Root leaned forward. This was everything she'd wanted. Closer. Closer. Now, that first touch. The sweetness of that first touch. Her lips were so close. Then touching. Touching. For a second, Root thought she could feel her responding, pressing in against her. But then, her hands came up and shoved her back against the glass.
"Root. Don't." The spray from the shower fell on her hair, the glossy mane inviting Root's touch. This couldn't be what she meant. She was playing. Sameen foreplay. Well, Root could be rough, too. She sprang forward, throwing Sameen back to the glass, too. And then, Root was on her, sinking her teeth into Sameen's lower lip.
They struggled in the shower, Root holding her back against the glass, kissing her, for just that one second. And then the shove, sending her reeling – back against the wall; hard against the handles behind her. It knocked the wind from her.
"Get off me!" Sameen's face had turned to rage now.
Root snapped. Her fist came up, swinging around to Sameen's face.
The block with her left arm caught Root's punch before it landed. And the forward force of her block threw Root backwards. The pop in the cheek from Sameen's other hand – open palm – threw her head back against the tile.
Root was stunned. And hurting.
She reached up with the back of her hand to her left cheek. She could already taste the blood in her mouth from the cut inside, where the cheek had exploded into the point of a tooth, like a starburst.
She couldn't look at her. She didn't want to see what was in Sameen's eyes right now.
Root pushed the door open, stepped out on the mat and reached for a towel. In the mist, she stepped quickly from the bathroom, down the hall, and into her room. She didn't see what happened next.

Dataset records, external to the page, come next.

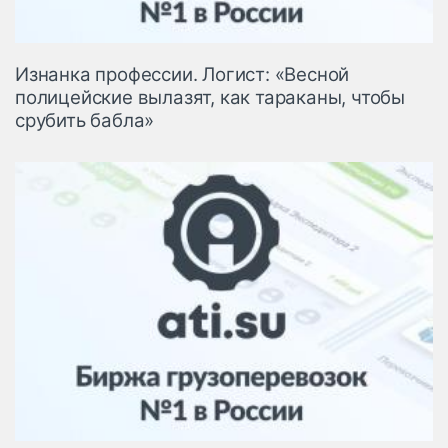
Изнанка профессии. Логист: «Весной
полицейские вылазят, как тараканы, чтобы
срубить бабла»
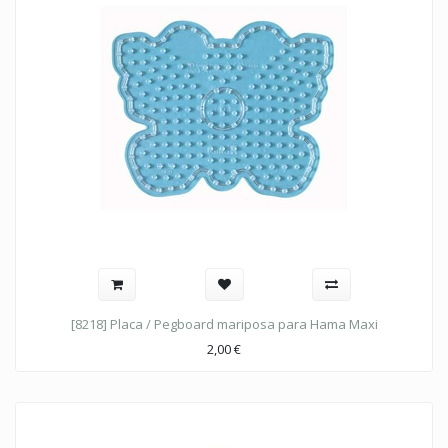
[8218] Placa / Pegboard mariposa para Hama Maxi
2,00
€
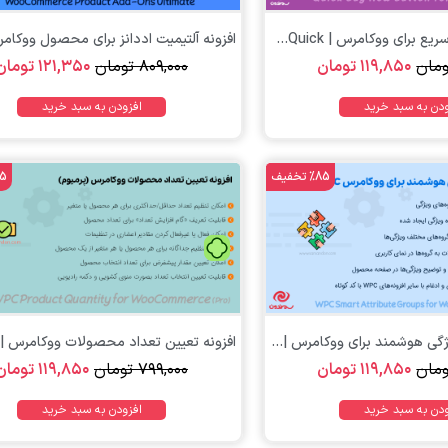
 برای ووکامرس | Quick...
ومان
۱۱۹,۸۵۰
تومان
۸۰۹,۰۰۰
تومان
۱۲۱,۳۵۰
تومان
ودن به سبد خرید
افزودن به سبد خرید
%85 تخفیف
%85 
تومان
تومان
ژگی هوشمند برای ووکامرس |...
ومان
۱۱۹,۸۵۰
تومان
۷۹۹,۰۰۰
تومان
۱۱۹,۸۵۰
تومان
ودن به سبد خرید
افزودن به سبد خرید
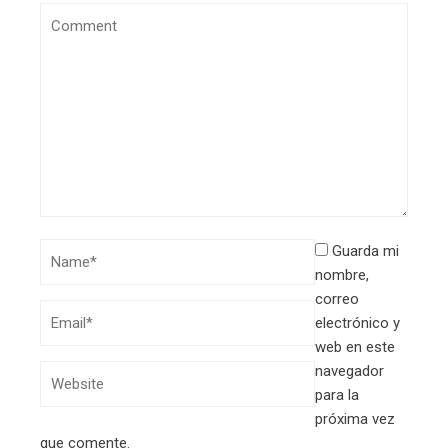
Guarda mi
nombre,
correo
electrónico y
web en este
navegador
para la
próxima vez
que comente.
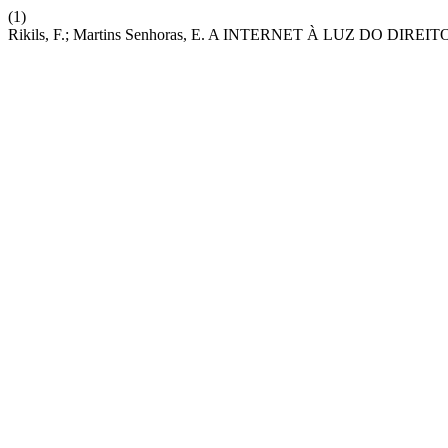
(1)
Rikils, F.; Martins Senhoras, E. A INTERNET À LUZ DO DIR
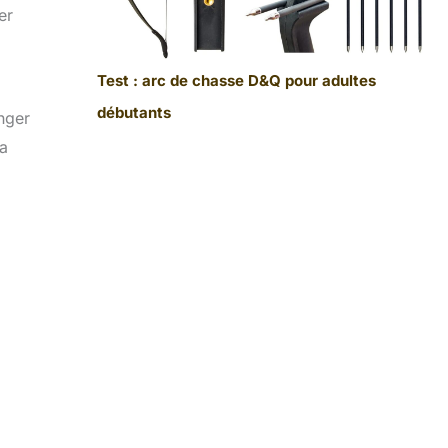
er
Test : arc de chasse D&Q pour adultes
débutants
nger
la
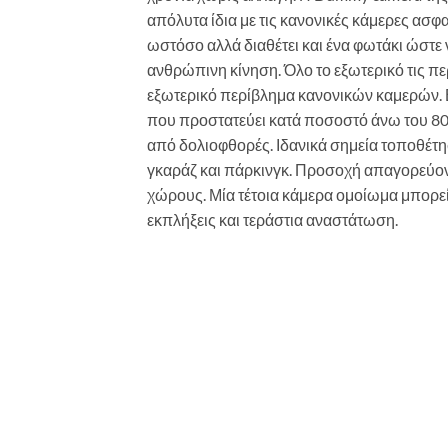
απόλυτα ίδια με τις κανονικές κάμερες ασφ
ωστόσο αλλά διαθέτει και ένα φωτάκι ώστε 
ανθρώπινη κίνηση. Όλο το εξωτερικό τις π
εξωτερικό περίβλημα κανονικών καμερών. Β
που προστατεύει κατά ποσοστό άνω του 80%
από δολιοφθορές. Ιδανικά σημεία τοποθέτ
γκαράζ και πάρκινγκ. Προσοχή απαγορεύον
χώρους. Μία τέτοια κάμερα ομοίωμα μπορε
εκπλήξεις και τεράστια αναστάτωση.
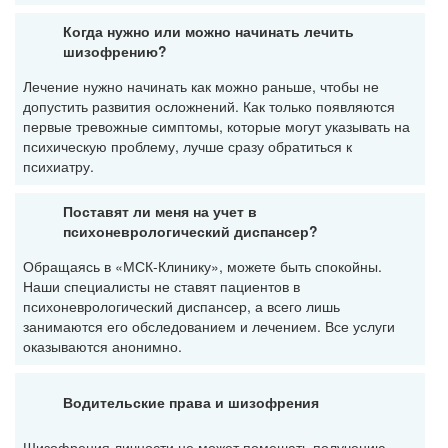
Когда нужно или можно начинать лечить
шизофрению?
Лечение нужно начинать как можно раньше, чтобы не
допустить развития осложнений. Как только появляются
первые тревожные симптомы, которые могут указывать на
психическую проблему, лучше сразу обратиться к
психиатру.
Поставят ли меня на учет в
психоневрологический диспансер?
Обращаясь в «МСК-Клинику», можете быть спокойны.
Наши специалисты не ставят пациентов в
психоневрологический диспансер, а всего лишь
занимаются его обследованием и лечением. Все услуги
оказываются анонимно.
Водительские права и шизофрения
Шизофрения личности не может помешать получению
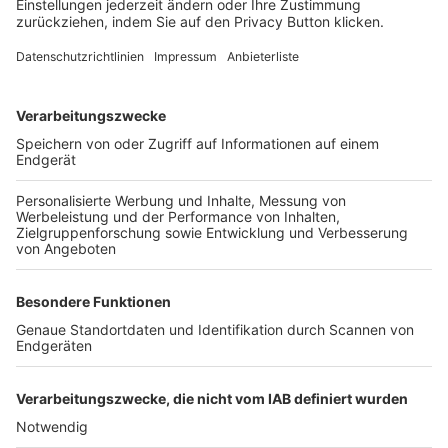
FOLGE DEM BFV
TOP-VEREINE
TOP-PARTNER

In the bathroom, the shower spray died, and the drips from the shower head above her finally stopped. Her skin was wet, and the colder air from the hallway and the bathroom started to cool her skin, goose flesh forming. Shaw turned, finally, and stepped from the empty shower, out onto the mat, where Root's wet footprints were – cold on the bottom of her feet. She reached for a towel and in the foggy mirror, watched her image slowly form. She barely recognized herself.
Reese was right. Before he left, he'd told her. This strain between the two of them had to get handled. Fight it out, or fix it somehow, he'd told her.
Interesting words. Shaw could confidently say she hadn't fixed it.
And shortly after, Sameen was gone, flying off to Italy with Reese. It hadn't had to end that way. So much misery since then, Root thought to herself.
There was a sound then. Root could hear something. Footsteps in the hall. Her heart pumped a little stronger, a little faster. Closer, closer the footsteps came.